What panic? The panic that Islam is in danger, and that only Malays acting together as Malays can save it. The panic that Malays and their place in the country are imperilled, and that only by coming and acting together in the name and on the basis of Islam can their stake in the nation be safeguarded.

Clive Kessler, The Malaysian Insider

“BN needs to milk Najib’s popularity harder, say analysts” reads a recent headline (The Malaysian Insider, 12 January 2013).

Sorry, but this is just delusional.

A strategy that seeks to use Najib’s supposed popularity to save Umno/BN, to pull its chestnuts from the fire at the last moment, will fail miserably.

Umno has been around, and in charge (though in recent times unconvincingly), for over half a century.

Najib has been PM for less than five years.

So, with reason, he is less unpopular than his now increasingly unpopular party.
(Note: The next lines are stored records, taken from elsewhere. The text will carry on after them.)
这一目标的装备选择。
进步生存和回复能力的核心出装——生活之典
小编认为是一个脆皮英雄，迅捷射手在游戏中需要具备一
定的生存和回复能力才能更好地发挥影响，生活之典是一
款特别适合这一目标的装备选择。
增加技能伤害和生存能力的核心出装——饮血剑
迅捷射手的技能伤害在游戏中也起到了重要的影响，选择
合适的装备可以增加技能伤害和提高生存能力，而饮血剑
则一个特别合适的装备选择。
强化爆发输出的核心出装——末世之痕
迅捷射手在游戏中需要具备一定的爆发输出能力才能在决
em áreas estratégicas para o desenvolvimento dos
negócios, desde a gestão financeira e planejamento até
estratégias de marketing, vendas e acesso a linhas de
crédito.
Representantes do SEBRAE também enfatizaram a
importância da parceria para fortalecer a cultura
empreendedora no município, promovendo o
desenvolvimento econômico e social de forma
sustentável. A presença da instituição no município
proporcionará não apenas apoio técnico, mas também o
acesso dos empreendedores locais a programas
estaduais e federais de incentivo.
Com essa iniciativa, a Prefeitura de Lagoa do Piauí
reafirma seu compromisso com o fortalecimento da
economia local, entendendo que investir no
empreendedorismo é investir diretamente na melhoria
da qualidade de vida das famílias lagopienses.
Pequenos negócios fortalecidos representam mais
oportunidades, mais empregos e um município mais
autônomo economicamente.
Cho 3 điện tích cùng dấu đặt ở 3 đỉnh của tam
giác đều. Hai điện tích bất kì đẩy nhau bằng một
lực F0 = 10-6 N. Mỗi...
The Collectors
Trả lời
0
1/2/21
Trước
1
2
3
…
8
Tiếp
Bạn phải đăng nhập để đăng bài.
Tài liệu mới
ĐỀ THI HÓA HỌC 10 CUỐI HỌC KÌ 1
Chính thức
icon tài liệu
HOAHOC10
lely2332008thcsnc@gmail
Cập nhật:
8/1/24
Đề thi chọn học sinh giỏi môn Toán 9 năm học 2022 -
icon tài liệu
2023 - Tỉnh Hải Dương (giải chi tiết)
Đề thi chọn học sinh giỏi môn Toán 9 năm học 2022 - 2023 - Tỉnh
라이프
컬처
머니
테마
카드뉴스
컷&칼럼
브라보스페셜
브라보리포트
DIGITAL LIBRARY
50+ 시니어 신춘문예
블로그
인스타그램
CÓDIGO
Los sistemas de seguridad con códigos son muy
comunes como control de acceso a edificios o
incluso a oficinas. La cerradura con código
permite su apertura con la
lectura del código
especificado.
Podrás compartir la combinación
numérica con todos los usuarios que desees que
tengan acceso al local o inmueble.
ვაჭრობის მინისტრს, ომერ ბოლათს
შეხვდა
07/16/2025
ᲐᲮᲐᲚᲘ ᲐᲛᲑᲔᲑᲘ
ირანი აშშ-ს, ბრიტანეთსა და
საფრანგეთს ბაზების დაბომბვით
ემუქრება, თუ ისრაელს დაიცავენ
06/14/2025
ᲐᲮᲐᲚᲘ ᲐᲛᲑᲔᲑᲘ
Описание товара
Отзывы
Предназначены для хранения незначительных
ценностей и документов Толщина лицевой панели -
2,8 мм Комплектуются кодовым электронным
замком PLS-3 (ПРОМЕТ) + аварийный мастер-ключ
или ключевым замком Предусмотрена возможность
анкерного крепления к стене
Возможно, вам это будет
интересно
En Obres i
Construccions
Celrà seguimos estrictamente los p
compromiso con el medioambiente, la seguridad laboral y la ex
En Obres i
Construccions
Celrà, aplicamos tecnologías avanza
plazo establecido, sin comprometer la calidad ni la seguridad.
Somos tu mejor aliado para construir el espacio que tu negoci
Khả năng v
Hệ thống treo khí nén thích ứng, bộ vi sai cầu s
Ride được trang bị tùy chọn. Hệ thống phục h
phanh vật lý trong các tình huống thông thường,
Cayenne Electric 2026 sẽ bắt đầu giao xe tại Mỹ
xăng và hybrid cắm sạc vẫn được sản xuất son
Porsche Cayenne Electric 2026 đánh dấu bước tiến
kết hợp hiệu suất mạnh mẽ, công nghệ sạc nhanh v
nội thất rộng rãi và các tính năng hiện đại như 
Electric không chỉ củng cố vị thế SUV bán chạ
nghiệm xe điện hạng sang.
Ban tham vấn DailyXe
He has not had a sufficient chance yet to make himself as unpopular as Umno itself, by its own doing over recent years, has become.

And because he is widely seen as weak and vacillating, many people tend to be indifferent to him, unmoved by him, rather than to hate him.

They just don’t feel strongly about him in any way: love, admire, sympathise or hate.

He does not inspire political passions of any kind.

Rather, he comes across politically as simply a “cold fish.”

Nothing blood-stirring there about him.

And when he tries, such as at the conclusion of Umno General Assemblies, to display political passion, it tends to fall flat, embarrassingly.

That lack of powerful personal feeling or emotional “valence”, positive or negative, towards the prime minister shows up in the polls as “popularity.”

Where what you are being measured against — here a suddenly and surprisingly quite unpopular party — is a negative, mere indifference comes over as a plus, a positive.

Or that is how some people see things, how many people feel about what the government is now offering.

But any notion that PM Najib’s supposed personal popularity can possibly rescue Umno/BN is just fantasy.

How might Umno/BN win the election?

It’s pretty late in the day now to try to work out a compelling strategy.

But it would have to go beyond personalities, including Najib’s.

All else aside, that is the only way to neutralize the “negative” side of popular feelings about Najib.

It would require Umno/BN to devise and promote a positive, coherent and principled agenda.


Principled in the sense that it was unifying, that it united people and massed popular support from all directions.

By practising the politics of convergence, and seeking to draw in its supporters and allies on all sides, from all quarters.

Not a strategy, in other words, that divided, that sought to prevail at the polls by building up a numerical majority amassed from one side of the field only.

Not a strategy that seeks “traction” by appealing to, by driving and even frightening together in an anxious and fearful huddle, the majority — or as many of them as can possibly be made to feel beleaguered — against all the various minorities.

Can Umno/BN do that?

Can it rise above the politics — well-known for its tactical popularity among the cattle rustlers in old cowboy Western movies — of the stampede, the politics of unleashing and seeking to control panic?